Monday, December 08, 2008

Trichet Under Pressure To Outline Plan For Deflation

There was a time not too long ago that the European Central Bank was praised and the Fed was ridiculed by most. When the Fed started cutting rates some of my favorite financial industry personalities including Marc Faber were talking the Euro up as a sound currency versus the deleterious dollar. Most mistook the massive commodity bubble for inflation. And very inaccurately reported it was because the Fed was printing massive sums of money. Remember those lies? Our position was that the commodity bubble was signaling deflation. And, when the Fed started cutting rates rapidly that the U.S. was the only central bank that got it.

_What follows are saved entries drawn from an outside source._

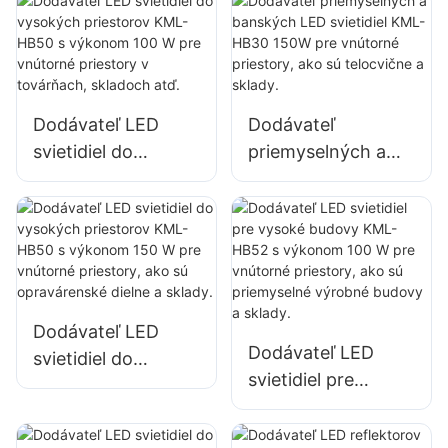
HB40 s výkonom
HB30 s výkonom
100 W pre vnútorné
100 W pre vnútorné
priestory v
priestory v
továrňach,
továrňach,
Dodávateľ LED
Dodávateľ
skladoch atď.
skladoch atď.
svietidiel do
priemyselných a
vysokých
banských LED
priestorov KML-
svietidiel KML-
HB50 s výkonom
HB30 150W pre
100 W pre vnútorné
vnútorné priestory,
priestory v
ako sú telocvične a
továrňach,
sklady.
Dodávateľ LED
skladoch atď.
Dodávateľ LED
svietidiel do
svietidiel pre
vysokých
vysoké budovy
priestorov KML-
KML-HB52 s
HB50 s výkonom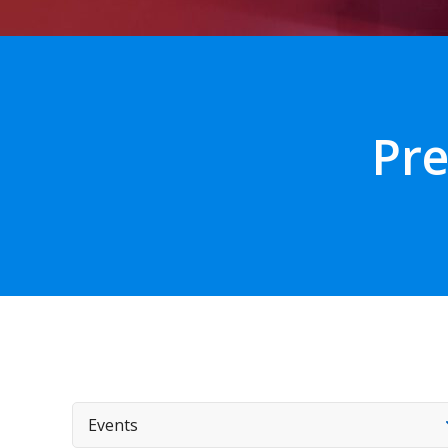
Pre
Events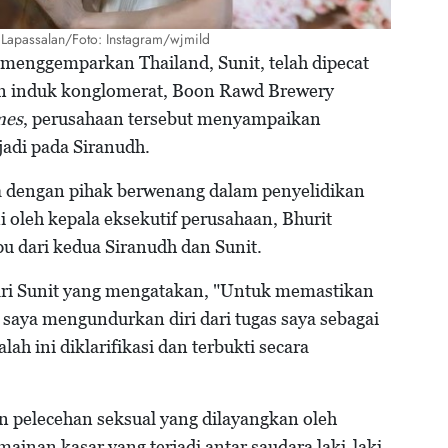
d Lapassalan/Foto: Instagram/wjmild
 menggemparkan Thailand, Sunit, telah dipecat
an induk konglomerat, Boon Rawd Brewery
mes
, perusahaan tersebut menyampaikan
jadi pada Siranudh.
 dengan pihak berwenang dalam penyelidikan
 oleh kepala eksekutif perusahaan, Bhurit
 dari kedua Siranudh dan Sunit.
ari Sunit yang mengatakan, "Untuk memastikan
 saya mengundurkan diri dari tugas saya sebagai
ah ini diklarifikasi dan terbukti secara
pelecehan seksual yang dilayangkan oleh
ainan kasar yang terjadi antar saudara laki-laki.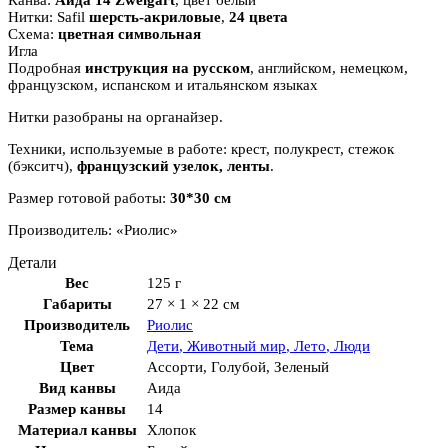
Нитки: Safil
шерсть-акриловые
,
24 цвета
Схема:
цветная символьная
Игла
Подробная
инструкция на русском
, английском, немецком,
французском, испанском и итальянском языках
Нитки разобраны на органайзер.
Техники, используемые в работе: крест, полукрест, стежок
(бэкситч),
французский узелок, ленты
.
Размер готовой работы:
30*30 см
Производитель: «Риолис»
Детали
Вес
125 г
Габариты
27 × 1 × 22 см
Производитель
Риолис
Тема
Дети
,
Животный мир
,
Лето
,
Люди
Цвет
Ассорти
,
Голубой
,
Зеленый
Вид канвы
Аида
Размер канвы
14
Материал канвы
Хлопок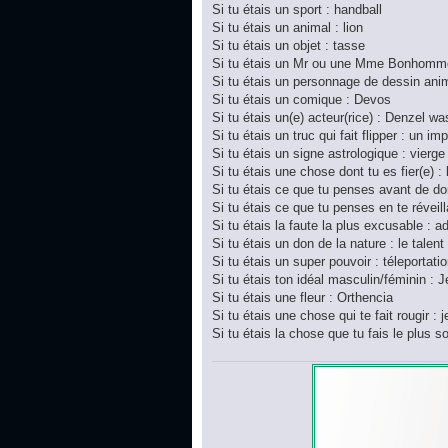
Si tu étais un sport : handball
Si tu étais un animal : lion
Si tu étais un objet : tasse
Si tu étais un Mr ou une Mme Bonhomme
Si tu étais un personnage de dessin ani
Si tu étais un comique : Devos
Si tu étais un(e) acteur(rice) : Denzel w
Si tu étais un truc qui fait flipper : un im
Si tu étais un signe astrologique : vierge
Si tu étais une chose dont tu es fier(e) :
Si tu étais ce que tu penses avant de do
Si tu étais ce que tu penses en te réveilla
Si tu étais la faute la plus excusable : a
Si tu étais un don de la nature : le talent
Si tu étais un super pouvoir : téleportati
Si tu étais ton idéal masculin/féminin : 
Si tu étais une fleur : Orthencia
Si tu étais une chose qui te fait rougir : 
Si tu étais la chose que tu fais le plus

The Fed's quick action also allowed the U.S. to raise substantial sums of money from investors and countries that were unaware of the shifting earth beneath their own feet. Money that is now unavailable to anyone. Money, that were it to be repatriated today, would be at massive losses. Can you say sovereign wealth funds? Don't worry. In time most of those sovereign wealth funds will likely be selling their investments back to us at a very lucrative price when their forced selling begins.

Wrong way Trichet has damaged the reputation of the ECB and has significantly contributed to harming the European economies. More than ever, I think there are reasonable probabilities the ECB will not survive. If they do, they are going to have to modify the membership requirements. Downward, that is. There goes that race to the bottom of the barrel again. I never underestimate the ability of a bureaucracy to survive so even though the ECB has been a failure and will continue to earn that title, it won't go quietly. It will take political will from sovereign countries. And, that political will will only come from the people. Just like in China. Just like in the Soviet Union. Just like in the USA. The people drive change. Not the bureaucracy.

Trichet is now under the gun to prepare a plan to fight deflation. Trichet's bias will die a slow death. That will very likely continue to economically damage member countries.